The Fitch upgrade is primarily attributed to Ghana's successful restructuring of its substantial $13.1 billion Eurobond debt. This strategic move, coupled with ongoing fiscal consolidation efforts and an overall improving macroeconomic outlook, has positioned the nation on a path towards sustainable growth.
The agency specifically highlighted key indicators, including declining inflation, a strengthening cedi, and a resurgence in investor confidence, as concrete evidence of Ghana's economic turnaround.
One of the most significant achievements under President Mahama's leadership has been the dramatic reduction in inflation. After peaking at over 50% in early 2023, inflation has steadily declined, reaching a low of 18.4% as of May 2025 – a level not seen in over three years.
Fitch projects this downward trend to continue, forecasting inflation to reach 15% in 2025 and a more manageable 10% by 2026. This success is largely due to prudent monetary policies and government efforts to stabilise prices.
The Ghanaian cedi has also experienced a significant appreciation since April, positively impacting the economy by easing import costs and stabilising fuel prices.
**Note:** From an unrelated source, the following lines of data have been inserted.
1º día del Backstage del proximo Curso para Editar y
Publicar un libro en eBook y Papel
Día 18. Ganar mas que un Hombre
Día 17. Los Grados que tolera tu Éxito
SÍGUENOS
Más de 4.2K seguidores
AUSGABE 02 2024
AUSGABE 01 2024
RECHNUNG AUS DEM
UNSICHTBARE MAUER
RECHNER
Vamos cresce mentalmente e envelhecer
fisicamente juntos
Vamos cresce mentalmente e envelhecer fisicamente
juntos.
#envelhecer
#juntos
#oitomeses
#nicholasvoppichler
This increased currency strength contributes to a more stable economic environment and alleviates pressure on consumers.
Furthermore, the Mahama administration has made significant strides in narrowing the fiscal deficit. Through disciplined spending and revenue generation initiatives, debt levels are projected to decline to 60% of GDP in 2025, a substantial improvement from the 93% recorded in 2022.
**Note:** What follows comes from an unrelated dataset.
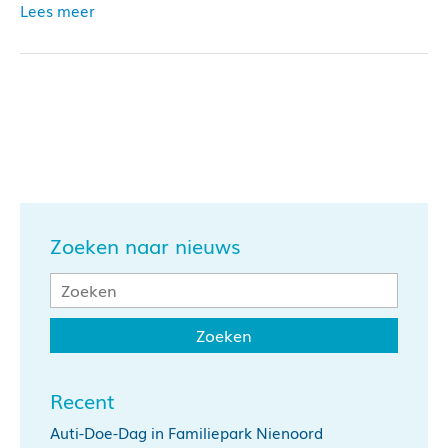
Lees meer
Zoeken naar nieuws
Recent
Auti-Doe-Dag in Familiepark Nienoord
This fiscal prudence has also contributed to a rise in gross international reserves, which now stand at $6.8 billion. The government's ambitious target of achieving a primary budget surplus by the end of the year further underscores its commitment to fiscal responsibility.
Looking ahead, the Fitch report forecasts a robust real GDP growth of 4% in 2025. This positive outlook is supported by a diversified economic performance, with anticipated recovery in the agricultural sector, expansion in industry, and strong contributions from the services sector. This diversified growth strategy is crucial for building a more resilient and sustainable economy.
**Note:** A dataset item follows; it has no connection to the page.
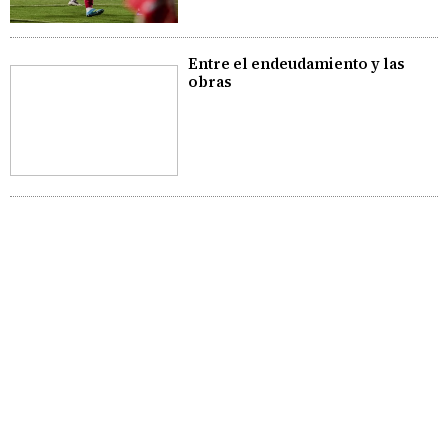
Entre el endeudamiento y las
obras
The Fitch upgrade is not only a demonstration of the effectiveness of the current economic policies but also sends a strong signal to international investors, indicating improved creditworthiness and reduced risk. This renewed confidence can attract foreign investment, further fueling economic growth and job creation.
While the ‘B-’ rating still indicates speculative grade creditworthiness, the upgrade and Stable Outlook provide a solid foundation for further progress.
Ghana's economic reform journey is far from over, but this achievement marks a significant milestone, demonstrating the potential for sustainable growth and prosperity under President Mahama's leadership.
Continued commitment to prudent fiscal management, diversification of the economy, and attracting foreign investment will be critical to solidifying these gains and ensuring
the realisation of President John Mahama's "Reset Agenda".